Given information
BEGIN
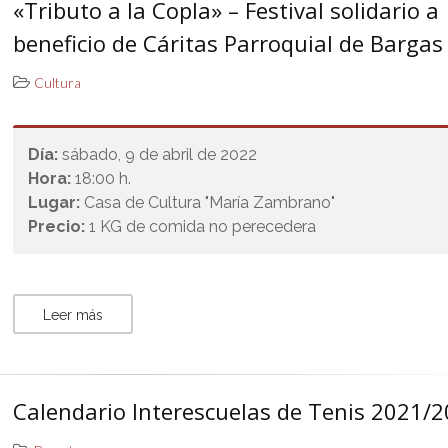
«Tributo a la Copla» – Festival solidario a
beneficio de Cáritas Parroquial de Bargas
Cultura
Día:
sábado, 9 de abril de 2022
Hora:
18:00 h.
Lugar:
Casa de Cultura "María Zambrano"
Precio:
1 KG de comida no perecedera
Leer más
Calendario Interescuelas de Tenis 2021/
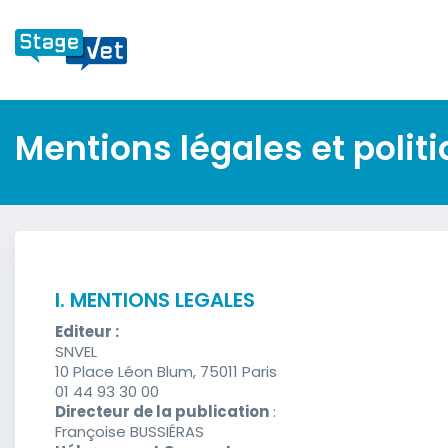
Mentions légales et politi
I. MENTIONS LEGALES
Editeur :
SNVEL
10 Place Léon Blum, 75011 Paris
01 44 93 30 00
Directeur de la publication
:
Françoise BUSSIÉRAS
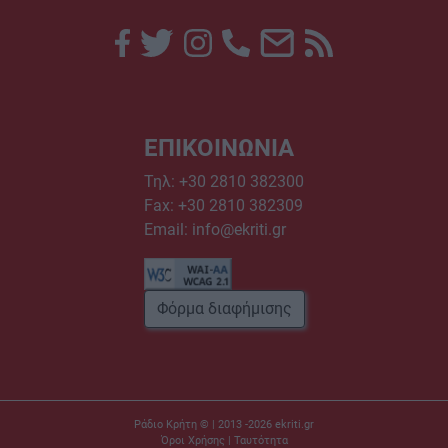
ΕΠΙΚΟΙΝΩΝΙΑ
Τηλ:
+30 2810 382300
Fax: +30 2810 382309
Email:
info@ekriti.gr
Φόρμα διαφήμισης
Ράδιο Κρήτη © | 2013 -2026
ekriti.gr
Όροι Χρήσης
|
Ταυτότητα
END
Task item
Pictures aside, restate all of the entries exactly.

Exercise solution
«Tributo a la Copla» – Festival solidario a
beneficio de Cáritas Parroquial de Bargas
Cultura
Día:
sábado, 9 de abril de 2022
Hora:
18:00 h.
Lugar:
Casa de Cultura "María Zambrano"
Precio:
1 KG de comida no perecedera
Leer más
Calendario Interescuelas de Tenis 2021/
Mentions légales et politi
I. MENTIONS LEGALES
Editeur :
SNVEL
10 Place Léon Blum, 75011 Paris
01 44 93 30 00
Directeur de la publication
:
Françoise BUSSIÉRAS
ΕΠΙΚΟΙΝΩΝΙΑ
Τηλ:
+30 2810 382300
Fax: +30 2810 382309
Email:
info@ekriti.gr
Φόρμα διαφήμισης
Ράδιο Κρήτη © | 2013 -2026
ekriti.gr
Όροι Χρήσης
|
Ταυτότητα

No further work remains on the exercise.